Research

The GDPR adopts a “broad” definition of research, encompassing the activities of public and private entities alike.

Scientific research is defined “in a broad manner”. The GDPR supplies examples, such as “technological development and demonstration, fundamental research, applied research, and privately funded research,” as well as public health research.

The GDPR cites Article 179(1) of the Treaty on the Functioning of the European Union, which promotes “the objective of strengthening its scientific and technological bases by achieving a European research area in which researchers, scientific knowledge and technology circulate freely.” This suggests that although private research for technological development qualifies as research, there may be a requirement that the research be published or otherwise made available outside the private entity. An important interpretative question concerns the application of the research provisions to corporate contexts such as research for product improvement or marketing purposes, as opposed to “big-r” research in academic institutions, which is geared at publication and contribution to generalizable knowledge.
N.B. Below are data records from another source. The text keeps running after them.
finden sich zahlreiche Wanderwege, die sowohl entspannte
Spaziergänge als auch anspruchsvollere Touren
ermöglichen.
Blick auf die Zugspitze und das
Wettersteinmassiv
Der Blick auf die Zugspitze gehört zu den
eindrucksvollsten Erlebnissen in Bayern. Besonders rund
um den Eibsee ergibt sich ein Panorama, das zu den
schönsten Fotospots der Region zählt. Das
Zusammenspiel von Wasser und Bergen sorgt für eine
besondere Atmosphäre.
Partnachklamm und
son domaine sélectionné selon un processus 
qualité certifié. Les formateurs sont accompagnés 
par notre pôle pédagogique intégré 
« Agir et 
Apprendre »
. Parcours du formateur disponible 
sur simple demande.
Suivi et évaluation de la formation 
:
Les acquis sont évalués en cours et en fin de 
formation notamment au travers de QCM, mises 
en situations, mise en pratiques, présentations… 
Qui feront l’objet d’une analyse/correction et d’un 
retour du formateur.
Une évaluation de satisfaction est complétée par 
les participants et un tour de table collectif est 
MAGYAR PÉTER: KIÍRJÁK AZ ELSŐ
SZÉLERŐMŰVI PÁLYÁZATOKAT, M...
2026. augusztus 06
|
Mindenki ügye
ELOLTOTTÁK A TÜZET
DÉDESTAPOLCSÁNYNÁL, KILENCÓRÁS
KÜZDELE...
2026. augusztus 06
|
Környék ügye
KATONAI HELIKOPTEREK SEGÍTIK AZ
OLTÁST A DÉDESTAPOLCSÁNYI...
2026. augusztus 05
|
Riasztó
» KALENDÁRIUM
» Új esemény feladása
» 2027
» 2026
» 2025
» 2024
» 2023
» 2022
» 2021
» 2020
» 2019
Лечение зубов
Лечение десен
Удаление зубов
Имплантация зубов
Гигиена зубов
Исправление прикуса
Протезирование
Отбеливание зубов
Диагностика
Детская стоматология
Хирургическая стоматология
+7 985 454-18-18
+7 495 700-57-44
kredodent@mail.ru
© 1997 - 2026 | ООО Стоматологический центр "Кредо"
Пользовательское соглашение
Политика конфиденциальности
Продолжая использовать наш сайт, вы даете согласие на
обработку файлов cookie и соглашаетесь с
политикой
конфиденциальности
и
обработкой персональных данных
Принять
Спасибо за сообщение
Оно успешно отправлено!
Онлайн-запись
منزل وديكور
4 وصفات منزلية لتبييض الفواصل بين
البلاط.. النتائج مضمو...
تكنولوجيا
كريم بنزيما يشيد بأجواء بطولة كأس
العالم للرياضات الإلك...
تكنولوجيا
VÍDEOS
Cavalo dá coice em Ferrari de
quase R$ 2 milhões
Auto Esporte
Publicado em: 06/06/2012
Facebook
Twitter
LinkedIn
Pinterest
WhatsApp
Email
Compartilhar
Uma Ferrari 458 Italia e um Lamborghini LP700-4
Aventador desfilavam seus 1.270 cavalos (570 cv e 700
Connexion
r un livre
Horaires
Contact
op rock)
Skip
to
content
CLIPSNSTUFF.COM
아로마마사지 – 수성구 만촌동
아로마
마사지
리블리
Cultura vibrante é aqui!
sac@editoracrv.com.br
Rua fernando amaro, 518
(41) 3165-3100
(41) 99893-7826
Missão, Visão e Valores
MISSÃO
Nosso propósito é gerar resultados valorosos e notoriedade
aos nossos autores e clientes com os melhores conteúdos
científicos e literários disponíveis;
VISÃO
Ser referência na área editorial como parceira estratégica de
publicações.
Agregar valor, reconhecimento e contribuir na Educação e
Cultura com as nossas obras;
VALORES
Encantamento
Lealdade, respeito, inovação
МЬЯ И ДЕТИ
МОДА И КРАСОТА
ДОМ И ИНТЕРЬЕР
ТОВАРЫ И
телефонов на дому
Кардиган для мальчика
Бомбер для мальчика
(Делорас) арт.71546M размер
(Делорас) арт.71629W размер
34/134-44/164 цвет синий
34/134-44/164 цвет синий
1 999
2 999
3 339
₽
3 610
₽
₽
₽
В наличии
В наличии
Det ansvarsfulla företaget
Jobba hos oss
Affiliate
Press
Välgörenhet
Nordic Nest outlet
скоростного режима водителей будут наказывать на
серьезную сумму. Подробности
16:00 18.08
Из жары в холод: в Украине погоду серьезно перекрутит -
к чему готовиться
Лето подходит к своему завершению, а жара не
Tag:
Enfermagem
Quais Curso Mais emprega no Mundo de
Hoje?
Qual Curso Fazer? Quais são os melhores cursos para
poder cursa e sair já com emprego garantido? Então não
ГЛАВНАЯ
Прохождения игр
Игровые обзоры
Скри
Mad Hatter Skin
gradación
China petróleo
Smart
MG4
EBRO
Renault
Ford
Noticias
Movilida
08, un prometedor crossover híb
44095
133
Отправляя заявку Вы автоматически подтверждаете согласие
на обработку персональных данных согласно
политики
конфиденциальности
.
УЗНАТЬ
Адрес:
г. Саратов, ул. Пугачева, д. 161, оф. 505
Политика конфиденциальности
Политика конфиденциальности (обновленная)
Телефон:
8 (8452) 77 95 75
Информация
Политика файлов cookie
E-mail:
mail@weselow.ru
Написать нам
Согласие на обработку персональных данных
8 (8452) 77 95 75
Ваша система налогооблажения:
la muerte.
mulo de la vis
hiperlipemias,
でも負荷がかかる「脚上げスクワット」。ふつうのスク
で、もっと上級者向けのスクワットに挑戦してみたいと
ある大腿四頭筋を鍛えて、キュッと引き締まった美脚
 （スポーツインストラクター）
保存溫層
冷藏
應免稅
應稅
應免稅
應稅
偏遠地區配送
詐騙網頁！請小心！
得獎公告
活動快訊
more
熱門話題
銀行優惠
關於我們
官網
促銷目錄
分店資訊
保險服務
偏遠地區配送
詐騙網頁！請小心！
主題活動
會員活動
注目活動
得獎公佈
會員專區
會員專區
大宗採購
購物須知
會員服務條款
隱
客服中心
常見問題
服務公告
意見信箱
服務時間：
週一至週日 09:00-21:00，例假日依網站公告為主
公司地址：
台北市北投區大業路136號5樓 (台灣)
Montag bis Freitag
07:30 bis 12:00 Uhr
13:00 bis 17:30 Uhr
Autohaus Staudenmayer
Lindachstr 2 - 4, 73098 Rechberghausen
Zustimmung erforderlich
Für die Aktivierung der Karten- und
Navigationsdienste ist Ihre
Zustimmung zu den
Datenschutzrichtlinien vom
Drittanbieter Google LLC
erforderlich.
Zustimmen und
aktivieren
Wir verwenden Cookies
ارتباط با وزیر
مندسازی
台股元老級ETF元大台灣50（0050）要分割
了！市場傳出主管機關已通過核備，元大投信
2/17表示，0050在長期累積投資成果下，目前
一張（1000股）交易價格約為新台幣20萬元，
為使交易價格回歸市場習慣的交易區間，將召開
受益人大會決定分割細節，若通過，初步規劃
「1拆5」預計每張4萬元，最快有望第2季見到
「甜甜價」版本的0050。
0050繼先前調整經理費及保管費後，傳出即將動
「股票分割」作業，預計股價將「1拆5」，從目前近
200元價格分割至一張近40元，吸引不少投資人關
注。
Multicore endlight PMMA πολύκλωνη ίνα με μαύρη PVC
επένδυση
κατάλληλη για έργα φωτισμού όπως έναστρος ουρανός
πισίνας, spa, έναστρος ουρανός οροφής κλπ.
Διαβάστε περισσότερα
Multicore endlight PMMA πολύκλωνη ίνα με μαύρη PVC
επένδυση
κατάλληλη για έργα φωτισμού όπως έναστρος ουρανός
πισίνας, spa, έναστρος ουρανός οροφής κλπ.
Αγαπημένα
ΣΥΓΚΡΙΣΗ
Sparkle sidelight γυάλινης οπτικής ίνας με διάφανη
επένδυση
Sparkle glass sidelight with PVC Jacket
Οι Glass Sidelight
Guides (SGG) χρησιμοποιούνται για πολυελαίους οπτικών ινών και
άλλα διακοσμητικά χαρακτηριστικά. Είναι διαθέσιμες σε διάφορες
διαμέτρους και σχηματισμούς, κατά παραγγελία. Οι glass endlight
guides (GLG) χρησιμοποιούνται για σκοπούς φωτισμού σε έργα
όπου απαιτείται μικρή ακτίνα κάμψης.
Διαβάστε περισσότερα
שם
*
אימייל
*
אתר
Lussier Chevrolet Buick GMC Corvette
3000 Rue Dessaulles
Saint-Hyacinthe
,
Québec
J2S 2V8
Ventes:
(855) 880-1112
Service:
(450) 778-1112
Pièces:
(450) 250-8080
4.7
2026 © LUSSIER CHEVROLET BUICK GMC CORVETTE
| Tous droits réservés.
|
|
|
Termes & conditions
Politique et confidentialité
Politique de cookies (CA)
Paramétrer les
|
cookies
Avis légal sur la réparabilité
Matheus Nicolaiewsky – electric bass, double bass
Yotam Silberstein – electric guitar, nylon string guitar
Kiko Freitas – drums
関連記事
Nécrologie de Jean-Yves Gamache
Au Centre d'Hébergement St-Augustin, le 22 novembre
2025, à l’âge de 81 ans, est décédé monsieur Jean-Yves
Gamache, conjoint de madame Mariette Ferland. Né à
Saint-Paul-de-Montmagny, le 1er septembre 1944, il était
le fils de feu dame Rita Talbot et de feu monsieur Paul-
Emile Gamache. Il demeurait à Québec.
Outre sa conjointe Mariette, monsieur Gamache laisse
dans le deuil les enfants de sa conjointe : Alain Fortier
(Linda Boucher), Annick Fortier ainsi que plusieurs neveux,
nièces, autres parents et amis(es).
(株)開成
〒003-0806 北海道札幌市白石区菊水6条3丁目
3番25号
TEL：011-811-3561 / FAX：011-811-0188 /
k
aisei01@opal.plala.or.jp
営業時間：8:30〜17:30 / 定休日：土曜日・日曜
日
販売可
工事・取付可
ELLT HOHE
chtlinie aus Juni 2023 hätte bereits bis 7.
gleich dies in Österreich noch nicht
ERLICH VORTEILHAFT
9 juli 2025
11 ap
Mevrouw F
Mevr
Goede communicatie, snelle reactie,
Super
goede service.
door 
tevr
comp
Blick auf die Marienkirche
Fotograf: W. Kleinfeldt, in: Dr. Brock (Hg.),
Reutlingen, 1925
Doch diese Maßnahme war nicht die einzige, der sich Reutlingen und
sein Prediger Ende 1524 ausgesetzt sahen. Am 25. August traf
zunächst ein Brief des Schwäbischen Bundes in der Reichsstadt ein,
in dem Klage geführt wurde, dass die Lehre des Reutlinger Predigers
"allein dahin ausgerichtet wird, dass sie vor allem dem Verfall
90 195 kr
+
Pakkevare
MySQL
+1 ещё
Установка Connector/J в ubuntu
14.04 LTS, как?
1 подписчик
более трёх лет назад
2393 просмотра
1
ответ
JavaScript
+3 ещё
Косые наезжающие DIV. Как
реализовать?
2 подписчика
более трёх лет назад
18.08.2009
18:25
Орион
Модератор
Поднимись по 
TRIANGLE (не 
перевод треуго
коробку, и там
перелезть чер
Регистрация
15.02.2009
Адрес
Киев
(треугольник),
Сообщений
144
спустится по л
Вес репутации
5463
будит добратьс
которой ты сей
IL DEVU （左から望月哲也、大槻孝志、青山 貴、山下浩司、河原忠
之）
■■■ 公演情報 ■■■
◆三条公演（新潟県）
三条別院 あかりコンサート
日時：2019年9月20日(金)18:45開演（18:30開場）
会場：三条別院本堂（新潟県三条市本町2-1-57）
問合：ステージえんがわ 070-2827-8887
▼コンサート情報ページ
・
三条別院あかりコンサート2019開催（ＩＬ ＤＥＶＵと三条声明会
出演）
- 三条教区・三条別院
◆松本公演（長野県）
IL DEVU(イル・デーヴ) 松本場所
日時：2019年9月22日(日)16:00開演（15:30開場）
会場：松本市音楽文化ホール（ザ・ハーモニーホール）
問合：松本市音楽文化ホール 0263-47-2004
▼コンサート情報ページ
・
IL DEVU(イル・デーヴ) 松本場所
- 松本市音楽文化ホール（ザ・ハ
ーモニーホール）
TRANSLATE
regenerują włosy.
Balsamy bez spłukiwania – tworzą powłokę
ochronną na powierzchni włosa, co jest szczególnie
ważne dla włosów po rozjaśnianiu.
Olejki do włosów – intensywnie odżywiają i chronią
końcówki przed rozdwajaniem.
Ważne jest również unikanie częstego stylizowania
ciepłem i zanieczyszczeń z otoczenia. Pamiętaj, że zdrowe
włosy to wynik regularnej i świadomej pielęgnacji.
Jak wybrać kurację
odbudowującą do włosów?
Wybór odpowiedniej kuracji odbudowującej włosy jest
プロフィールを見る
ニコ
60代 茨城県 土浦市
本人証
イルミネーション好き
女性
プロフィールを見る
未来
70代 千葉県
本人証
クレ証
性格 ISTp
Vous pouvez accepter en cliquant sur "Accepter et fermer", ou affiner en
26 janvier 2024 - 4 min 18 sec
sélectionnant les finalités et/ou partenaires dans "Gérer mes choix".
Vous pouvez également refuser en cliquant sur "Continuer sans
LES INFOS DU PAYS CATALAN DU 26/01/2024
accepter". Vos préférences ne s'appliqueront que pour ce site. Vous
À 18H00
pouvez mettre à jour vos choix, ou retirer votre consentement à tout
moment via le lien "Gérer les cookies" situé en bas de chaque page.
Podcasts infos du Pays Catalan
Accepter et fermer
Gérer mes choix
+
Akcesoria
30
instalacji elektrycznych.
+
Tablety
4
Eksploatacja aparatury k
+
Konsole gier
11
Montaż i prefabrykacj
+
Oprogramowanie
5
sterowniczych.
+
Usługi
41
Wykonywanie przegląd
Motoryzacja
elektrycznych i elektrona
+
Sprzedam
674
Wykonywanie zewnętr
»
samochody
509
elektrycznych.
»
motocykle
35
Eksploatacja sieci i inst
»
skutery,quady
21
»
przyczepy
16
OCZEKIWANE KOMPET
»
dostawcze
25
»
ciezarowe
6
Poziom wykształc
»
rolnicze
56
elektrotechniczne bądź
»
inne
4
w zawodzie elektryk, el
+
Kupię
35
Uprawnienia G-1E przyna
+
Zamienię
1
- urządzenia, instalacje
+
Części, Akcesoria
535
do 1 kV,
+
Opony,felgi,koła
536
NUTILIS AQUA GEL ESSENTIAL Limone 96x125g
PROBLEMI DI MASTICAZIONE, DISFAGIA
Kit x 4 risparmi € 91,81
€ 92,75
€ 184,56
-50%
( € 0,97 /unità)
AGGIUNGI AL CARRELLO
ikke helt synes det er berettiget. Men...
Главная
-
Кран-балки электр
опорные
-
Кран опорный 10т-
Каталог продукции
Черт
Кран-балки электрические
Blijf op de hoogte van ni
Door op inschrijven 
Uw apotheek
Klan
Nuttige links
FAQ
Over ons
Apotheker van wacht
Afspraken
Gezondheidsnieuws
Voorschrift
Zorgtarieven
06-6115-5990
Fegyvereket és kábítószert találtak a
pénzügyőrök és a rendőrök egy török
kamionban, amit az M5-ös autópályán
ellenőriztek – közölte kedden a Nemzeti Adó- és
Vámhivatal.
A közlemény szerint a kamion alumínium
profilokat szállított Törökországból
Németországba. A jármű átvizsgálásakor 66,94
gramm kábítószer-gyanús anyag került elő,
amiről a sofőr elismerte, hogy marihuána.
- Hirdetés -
Additionally, “specific conditions should apply in particular as regards the publication or otherwise disclosure of personal data in the context of scientific research purposes”. Although not expressly stated, these “specific conditions” may refer to “recognized ethical standards for scientific research,” as well as the safeguards.

Historical research includes genealogical research, but the GDPR generally does not apply to deceased persons.

Statistical research is “any operation of collection and the processing of personal data necessary for statistical surveys or for the production of statistical results”. Generally, statistical research “implies that the result of processing for statistical purposes is not personal data, but aggregate data.” While statistical research may be used in support of scientific research, it usually is “not used in support of measures or decisions regarding any particular natural person.” The GDPR specifies that the EU or the member states should legislate around the scope of the statistical research exemptions, including defining the appropriate safeguards for assuring “statistical confidentiality.”